Once she’s put her mind to something, Ellen Brown is not easily deterred.
Veterans in the Industry
As Marijuana Venture celebrates its four-year anniversary with this issue, we profile nine veterans who have made their mark not only in their service to this great country, but also in the cannabis industry. It’s safe to say that not everybody in the marijuana business is a consumer. But stories like these highlight the outrageousness of Jeff Sessions’ infamous statement that “good people don’t smoke marijuana.”
The following article is from the March 2018 issue of Marijuana Venture, © 2018 Marijuana Venture.
Throughout her life, Brown has made a series of headstrong decisions, ranging from enlisting in the U.S. Air Force to diving headfirst into the cannabis industry. When other people told her she couldn’t — or shouldn’t — she became even more committed.
Two weeks after graduating from high school in 2007, she left her New England home to join the military. Her family opposed the decision: “No, that’s for boys,” they told her.
“I told them it’s too late and that I’m leaving,” Brown says.
Brown worked in nutritional medicine for an Air Force hospital, ensuring patients had proper counseling. She also taught classes for soldiers who struggled with physical training and received a Nutritional Medicine Airman of the Year award for her service.
After her discharge from the Air Force, she drove from Mountain Home Air Force Base in Idaho to her friend’s dorm in Boston, then immediately began to plan a move to California to become a part of the cannabis industry — again, to the chagrin of her family.

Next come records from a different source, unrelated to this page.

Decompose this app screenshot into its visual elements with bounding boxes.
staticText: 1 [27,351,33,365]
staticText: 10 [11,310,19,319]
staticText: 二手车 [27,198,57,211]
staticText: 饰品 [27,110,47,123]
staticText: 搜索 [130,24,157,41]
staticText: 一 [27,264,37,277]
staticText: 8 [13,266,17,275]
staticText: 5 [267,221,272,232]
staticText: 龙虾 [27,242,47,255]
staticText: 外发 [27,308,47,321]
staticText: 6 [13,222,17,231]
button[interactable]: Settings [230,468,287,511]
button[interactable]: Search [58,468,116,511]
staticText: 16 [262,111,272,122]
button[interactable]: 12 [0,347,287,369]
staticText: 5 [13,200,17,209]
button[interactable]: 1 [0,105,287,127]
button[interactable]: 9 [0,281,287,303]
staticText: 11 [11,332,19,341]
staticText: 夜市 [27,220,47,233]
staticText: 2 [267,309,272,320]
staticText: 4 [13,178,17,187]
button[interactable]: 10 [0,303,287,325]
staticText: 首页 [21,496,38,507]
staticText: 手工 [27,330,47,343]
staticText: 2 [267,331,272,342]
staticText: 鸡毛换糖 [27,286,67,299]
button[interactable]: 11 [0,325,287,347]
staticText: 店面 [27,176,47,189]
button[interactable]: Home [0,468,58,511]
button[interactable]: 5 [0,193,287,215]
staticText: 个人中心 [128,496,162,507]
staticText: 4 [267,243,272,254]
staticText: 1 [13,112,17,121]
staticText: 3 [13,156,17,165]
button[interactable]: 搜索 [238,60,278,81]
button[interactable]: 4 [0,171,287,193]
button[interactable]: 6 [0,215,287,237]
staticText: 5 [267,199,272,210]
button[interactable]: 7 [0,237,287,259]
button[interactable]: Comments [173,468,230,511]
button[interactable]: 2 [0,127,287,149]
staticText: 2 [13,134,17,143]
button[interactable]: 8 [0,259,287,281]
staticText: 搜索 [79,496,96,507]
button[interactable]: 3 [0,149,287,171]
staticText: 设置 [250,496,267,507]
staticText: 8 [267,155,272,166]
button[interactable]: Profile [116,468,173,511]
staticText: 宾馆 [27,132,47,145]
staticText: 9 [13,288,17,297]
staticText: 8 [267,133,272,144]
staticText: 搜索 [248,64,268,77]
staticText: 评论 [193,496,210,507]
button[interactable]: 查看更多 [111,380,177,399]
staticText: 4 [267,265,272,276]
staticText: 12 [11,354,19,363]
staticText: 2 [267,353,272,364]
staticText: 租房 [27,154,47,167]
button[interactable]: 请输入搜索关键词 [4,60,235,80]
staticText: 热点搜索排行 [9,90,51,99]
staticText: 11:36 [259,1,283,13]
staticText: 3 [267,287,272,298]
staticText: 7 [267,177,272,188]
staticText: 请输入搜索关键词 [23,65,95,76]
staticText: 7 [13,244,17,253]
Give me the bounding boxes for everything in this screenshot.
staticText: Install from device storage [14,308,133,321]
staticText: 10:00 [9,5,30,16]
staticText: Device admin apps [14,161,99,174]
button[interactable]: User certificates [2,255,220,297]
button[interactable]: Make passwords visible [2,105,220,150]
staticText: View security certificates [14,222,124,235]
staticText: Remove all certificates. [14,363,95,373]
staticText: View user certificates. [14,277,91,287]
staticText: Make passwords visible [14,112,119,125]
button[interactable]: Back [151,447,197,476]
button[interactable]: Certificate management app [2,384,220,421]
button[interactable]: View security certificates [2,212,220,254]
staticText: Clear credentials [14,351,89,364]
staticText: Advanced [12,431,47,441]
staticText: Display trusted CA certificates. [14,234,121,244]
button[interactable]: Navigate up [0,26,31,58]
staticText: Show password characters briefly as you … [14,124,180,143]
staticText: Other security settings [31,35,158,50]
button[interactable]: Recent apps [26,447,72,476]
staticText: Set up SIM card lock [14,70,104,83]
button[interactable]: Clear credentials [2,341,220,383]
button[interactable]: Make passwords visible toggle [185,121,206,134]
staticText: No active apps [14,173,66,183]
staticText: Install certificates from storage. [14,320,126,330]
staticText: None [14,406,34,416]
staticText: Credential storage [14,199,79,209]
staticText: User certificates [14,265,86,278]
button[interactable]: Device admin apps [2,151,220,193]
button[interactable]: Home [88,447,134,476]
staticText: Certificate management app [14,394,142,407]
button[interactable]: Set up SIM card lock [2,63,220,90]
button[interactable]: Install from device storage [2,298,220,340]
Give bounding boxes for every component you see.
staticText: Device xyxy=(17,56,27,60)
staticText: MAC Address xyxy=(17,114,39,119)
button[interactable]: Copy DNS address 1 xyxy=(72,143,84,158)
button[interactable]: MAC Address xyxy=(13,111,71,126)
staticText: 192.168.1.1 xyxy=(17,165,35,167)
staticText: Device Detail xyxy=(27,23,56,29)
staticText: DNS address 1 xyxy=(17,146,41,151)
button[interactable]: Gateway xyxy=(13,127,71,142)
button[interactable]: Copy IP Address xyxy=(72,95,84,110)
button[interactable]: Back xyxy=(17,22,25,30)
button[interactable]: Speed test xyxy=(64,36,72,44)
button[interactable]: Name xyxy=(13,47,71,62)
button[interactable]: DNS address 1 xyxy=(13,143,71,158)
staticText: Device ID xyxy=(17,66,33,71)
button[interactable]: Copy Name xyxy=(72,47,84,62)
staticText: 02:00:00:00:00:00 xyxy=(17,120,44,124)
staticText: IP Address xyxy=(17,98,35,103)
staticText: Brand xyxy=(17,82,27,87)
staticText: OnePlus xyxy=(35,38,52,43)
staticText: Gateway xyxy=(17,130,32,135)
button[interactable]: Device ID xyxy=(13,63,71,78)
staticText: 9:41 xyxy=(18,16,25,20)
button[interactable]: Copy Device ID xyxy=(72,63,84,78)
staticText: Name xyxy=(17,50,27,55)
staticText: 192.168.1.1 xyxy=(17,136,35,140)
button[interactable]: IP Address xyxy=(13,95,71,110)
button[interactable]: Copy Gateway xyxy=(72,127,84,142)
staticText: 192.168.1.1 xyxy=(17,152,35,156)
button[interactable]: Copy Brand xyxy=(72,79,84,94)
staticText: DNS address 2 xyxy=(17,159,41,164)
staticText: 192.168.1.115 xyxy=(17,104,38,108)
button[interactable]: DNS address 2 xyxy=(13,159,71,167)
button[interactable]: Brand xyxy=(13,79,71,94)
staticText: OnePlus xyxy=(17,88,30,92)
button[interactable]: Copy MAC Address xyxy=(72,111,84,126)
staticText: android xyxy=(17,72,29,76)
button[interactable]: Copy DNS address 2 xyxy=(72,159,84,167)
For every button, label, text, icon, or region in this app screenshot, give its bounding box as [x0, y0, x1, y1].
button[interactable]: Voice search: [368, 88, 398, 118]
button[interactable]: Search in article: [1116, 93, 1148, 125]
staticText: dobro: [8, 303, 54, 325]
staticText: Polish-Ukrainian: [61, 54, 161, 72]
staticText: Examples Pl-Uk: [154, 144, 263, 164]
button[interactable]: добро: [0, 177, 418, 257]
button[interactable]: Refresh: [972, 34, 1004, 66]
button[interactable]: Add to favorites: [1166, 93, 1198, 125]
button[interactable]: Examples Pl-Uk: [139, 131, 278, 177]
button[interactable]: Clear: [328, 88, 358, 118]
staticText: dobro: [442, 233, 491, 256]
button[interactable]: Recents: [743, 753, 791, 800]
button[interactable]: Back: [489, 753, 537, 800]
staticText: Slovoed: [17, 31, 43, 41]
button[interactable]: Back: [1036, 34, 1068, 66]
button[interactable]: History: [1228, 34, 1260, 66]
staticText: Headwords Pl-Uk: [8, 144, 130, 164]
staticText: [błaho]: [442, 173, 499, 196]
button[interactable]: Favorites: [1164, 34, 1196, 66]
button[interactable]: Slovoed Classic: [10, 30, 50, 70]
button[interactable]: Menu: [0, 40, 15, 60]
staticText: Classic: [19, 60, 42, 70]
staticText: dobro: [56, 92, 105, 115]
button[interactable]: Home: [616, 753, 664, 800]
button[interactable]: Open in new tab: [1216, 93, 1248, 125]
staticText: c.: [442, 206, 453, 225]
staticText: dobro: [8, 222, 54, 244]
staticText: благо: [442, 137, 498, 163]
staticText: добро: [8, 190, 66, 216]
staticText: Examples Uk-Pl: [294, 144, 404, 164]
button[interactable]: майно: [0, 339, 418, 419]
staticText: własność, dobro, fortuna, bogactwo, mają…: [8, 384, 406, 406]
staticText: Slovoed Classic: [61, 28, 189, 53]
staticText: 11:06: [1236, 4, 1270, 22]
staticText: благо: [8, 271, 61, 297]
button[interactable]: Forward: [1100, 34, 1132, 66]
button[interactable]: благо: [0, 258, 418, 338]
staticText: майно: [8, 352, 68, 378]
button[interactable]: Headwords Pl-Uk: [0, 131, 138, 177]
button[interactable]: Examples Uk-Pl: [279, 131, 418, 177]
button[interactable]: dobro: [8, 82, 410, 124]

“When I left to join the cannabis industry people said, ‘You’re crazy, don’t do that.’ There wasn’t anything here (in New England) for the cannabis industry so I saved up — I worked two jobs from 2009 to 2010 — and went out to Northern California,” Brown says. “I didn’t know anything. I only knew what I read in High Times, so I just went out there and started handing out my resume and going to events.”
Her drive to be in the industry started with trimming, then working as a budtender, followed by managing a dispensary. After that she started growing and running a garden. Within a few short years, Brown had worked nearly every position in a vertical operation. But after all the experience, she realized, her passion was for educating — something she had first dipped her toes in while in the Air Force. Brown returned to New England in pursuit of her doctorate while also starting Sinsemilla Seminars, a series of traveling educational events where she teaches the “ins and outs of cannabis.”
This time, her family was supportive.
“Now when I tell them that I am making a career out of it, they are saying, ‘Go for it,’” she says. “Because they know I am going to do it anyway.”